Um olhar meio escondido por uma franja desequilibrada, fugia do meu.
Eu, vagueava pela estação para desentorpecer os músculos, andava de um lado para o outro calma e teimosamente, pensando que nestas horas os minutos parecem sempre uns caprichosos que comandados pelos ponteiros de um relógio, fazem batota e demoram mais que o normal, e o relógio nada faz. Péssimo patrão!
Nada de carruagem, mandriona que nem para chegares a horas prestas!
Nisto, volto a trocar o olhar com o outro , percebi porque fugia do meu... não eram iguais. O meu via através de dois olhos, o dela apenas por um. Uma deformação, um acidente, um motivo entre tantos que não conheço e possivelmente nunca irei conhecer.
A rapariga, tinha a minha estatura, possivelmente a minha idade e a cor dos cabelos igual à dos meus. O seu olhar era meigo, quase inocente, mas tinha força, a força de seguir em frente independentemente de tudo.
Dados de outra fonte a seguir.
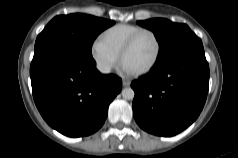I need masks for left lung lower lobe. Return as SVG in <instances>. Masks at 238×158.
I'll use <instances>...</instances> for the list:
<instances>
[{"mask_svg":"<svg viewBox=\"0 0 238 158\" xmlns=\"http://www.w3.org/2000/svg\"><path fill=\"white\" fill-rule=\"evenodd\" d=\"M208 86L209 66L203 45L184 48L131 83L135 121L151 134L176 135L199 116Z\"/></svg>","mask_w":238,"mask_h":158,"instance_id":"left-lung-lower-lobe-1","label":"left lung lower lobe"}]
</instances>
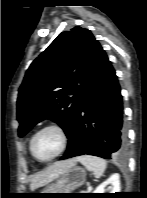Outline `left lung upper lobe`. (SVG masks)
<instances>
[{
	"mask_svg": "<svg viewBox=\"0 0 147 198\" xmlns=\"http://www.w3.org/2000/svg\"><path fill=\"white\" fill-rule=\"evenodd\" d=\"M97 44L90 30L76 26L60 33L32 62L17 100L20 137L44 119L58 123L69 135L82 102Z\"/></svg>",
	"mask_w": 147,
	"mask_h": 198,
	"instance_id": "1",
	"label": "left lung upper lobe"
}]
</instances>
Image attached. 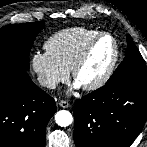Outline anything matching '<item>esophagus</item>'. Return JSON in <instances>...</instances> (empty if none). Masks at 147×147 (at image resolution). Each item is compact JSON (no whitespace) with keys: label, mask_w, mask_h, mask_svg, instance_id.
I'll list each match as a JSON object with an SVG mask.
<instances>
[{"label":"esophagus","mask_w":147,"mask_h":147,"mask_svg":"<svg viewBox=\"0 0 147 147\" xmlns=\"http://www.w3.org/2000/svg\"><path fill=\"white\" fill-rule=\"evenodd\" d=\"M59 106L62 108H68L70 106L69 102L65 101V100H61L59 101Z\"/></svg>","instance_id":"obj_1"}]
</instances>
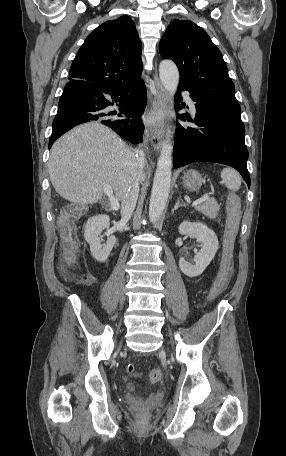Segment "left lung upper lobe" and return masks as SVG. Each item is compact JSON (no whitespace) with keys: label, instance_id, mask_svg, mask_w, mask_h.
Listing matches in <instances>:
<instances>
[{"label":"left lung upper lobe","instance_id":"5c2ea615","mask_svg":"<svg viewBox=\"0 0 286 456\" xmlns=\"http://www.w3.org/2000/svg\"><path fill=\"white\" fill-rule=\"evenodd\" d=\"M160 54L176 63L179 85L188 87L193 94L240 110L222 54L201 27L190 20H174L160 41Z\"/></svg>","mask_w":286,"mask_h":456}]
</instances>
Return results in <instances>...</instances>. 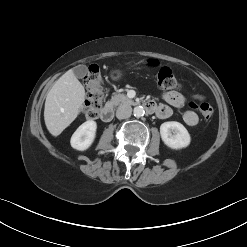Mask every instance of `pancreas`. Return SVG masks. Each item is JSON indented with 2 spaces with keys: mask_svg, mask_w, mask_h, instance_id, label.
Segmentation results:
<instances>
[{
  "mask_svg": "<svg viewBox=\"0 0 247 247\" xmlns=\"http://www.w3.org/2000/svg\"><path fill=\"white\" fill-rule=\"evenodd\" d=\"M114 106L122 105V104H128L133 105L134 102L129 99L125 94H115L112 96L110 101Z\"/></svg>",
  "mask_w": 247,
  "mask_h": 247,
  "instance_id": "obj_1",
  "label": "pancreas"
}]
</instances>
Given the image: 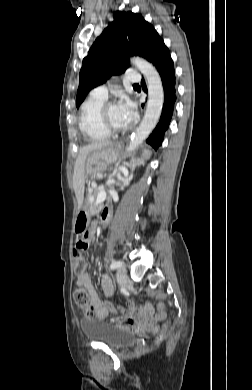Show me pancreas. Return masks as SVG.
I'll list each match as a JSON object with an SVG mask.
<instances>
[{
    "instance_id": "pancreas-1",
    "label": "pancreas",
    "mask_w": 252,
    "mask_h": 390,
    "mask_svg": "<svg viewBox=\"0 0 252 390\" xmlns=\"http://www.w3.org/2000/svg\"><path fill=\"white\" fill-rule=\"evenodd\" d=\"M89 192V191H88ZM88 203L90 205V213L92 217H96L100 211L101 205L96 204V202L92 201V197L88 195Z\"/></svg>"
}]
</instances>
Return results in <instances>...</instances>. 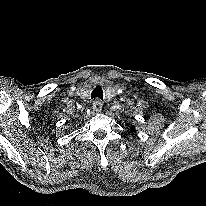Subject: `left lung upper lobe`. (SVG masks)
<instances>
[{
	"mask_svg": "<svg viewBox=\"0 0 206 206\" xmlns=\"http://www.w3.org/2000/svg\"><path fill=\"white\" fill-rule=\"evenodd\" d=\"M130 131H131V132H134V131H135V126H132L131 129H130Z\"/></svg>",
	"mask_w": 206,
	"mask_h": 206,
	"instance_id": "left-lung-upper-lobe-1",
	"label": "left lung upper lobe"
}]
</instances>
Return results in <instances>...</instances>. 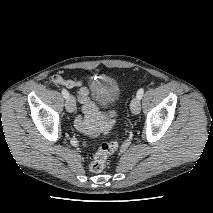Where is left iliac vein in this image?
I'll use <instances>...</instances> for the list:
<instances>
[{"label":"left iliac vein","mask_w":213,"mask_h":213,"mask_svg":"<svg viewBox=\"0 0 213 213\" xmlns=\"http://www.w3.org/2000/svg\"><path fill=\"white\" fill-rule=\"evenodd\" d=\"M130 109L133 114H138L141 110L140 99L138 97H134L130 104Z\"/></svg>","instance_id":"obj_1"}]
</instances>
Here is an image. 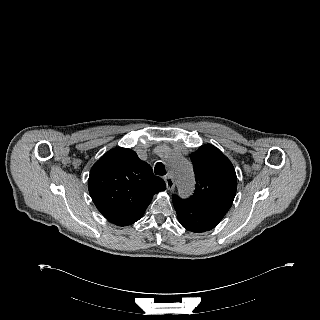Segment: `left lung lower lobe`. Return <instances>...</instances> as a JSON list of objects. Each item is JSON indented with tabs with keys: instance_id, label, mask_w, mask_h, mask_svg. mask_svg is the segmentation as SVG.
<instances>
[{
	"instance_id": "obj_1",
	"label": "left lung lower lobe",
	"mask_w": 320,
	"mask_h": 320,
	"mask_svg": "<svg viewBox=\"0 0 320 320\" xmlns=\"http://www.w3.org/2000/svg\"><path fill=\"white\" fill-rule=\"evenodd\" d=\"M180 224L191 232H205L213 229L225 216V213L202 207L178 197H173Z\"/></svg>"
}]
</instances>
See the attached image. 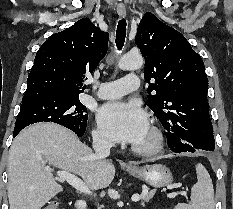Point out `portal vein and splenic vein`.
Masks as SVG:
<instances>
[{
    "label": "portal vein and splenic vein",
    "mask_w": 233,
    "mask_h": 209,
    "mask_svg": "<svg viewBox=\"0 0 233 209\" xmlns=\"http://www.w3.org/2000/svg\"><path fill=\"white\" fill-rule=\"evenodd\" d=\"M49 168V167H47ZM57 175L60 178V180H65L66 182H68L71 186H73L76 190H78L79 192L91 195L92 192L90 191V189L88 188V186L77 176H75L74 174H71L69 172L66 171H57ZM176 195V193H169L167 194V197L172 198ZM142 196L140 195H136V196H132V201L133 202H137L141 199Z\"/></svg>",
    "instance_id": "18ae733b"
}]
</instances>
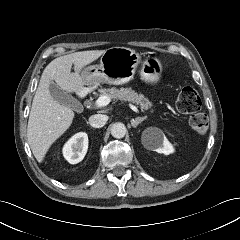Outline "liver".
I'll use <instances>...</instances> for the list:
<instances>
[{
	"instance_id": "liver-1",
	"label": "liver",
	"mask_w": 240,
	"mask_h": 240,
	"mask_svg": "<svg viewBox=\"0 0 240 240\" xmlns=\"http://www.w3.org/2000/svg\"><path fill=\"white\" fill-rule=\"evenodd\" d=\"M105 50L81 51L58 57L44 69L33 98L27 126L28 143L36 160L41 163L51 145L71 126L74 112L58 103L49 92L55 81L66 92L85 90L83 69L98 59ZM74 64V73H71Z\"/></svg>"
}]
</instances>
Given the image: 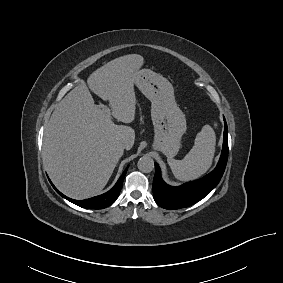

Ela, sentada no chão, encostada a um painel publicitário com a mochila aninhada nas suas pernas, parecia fazer contas à vida, treinaria um ajuste de contas?
Ela, podia ser um símbolo, uma luz mais forte, um hino, um exemplo, mas não. É apenas uma rapariga a quem lhe falta um olho, e que mesmo assim enfrenta o mundo. Enfrenta-o porque viver é mais importante que tudo o resto, fá-lo por saber que algo assim pode tornar-se num pormenor apenas. Fá-lo porque pode acreditar que a nossa beleza vem de dentro e ecoa por esse mundo fora com uma luz muito própria, e nada tem a ver com o número de olhos que temos.
Ela, com apenas um olho é capaz de ver o mundo por inteiro, eu acredito nisso. Ela, ontem à noite fez com que os meus olhos enxergassem melhor. Ela seria capaz de abrir os olhos de todas as pessoas do mundo que desistiram de ver com os olhos do coração.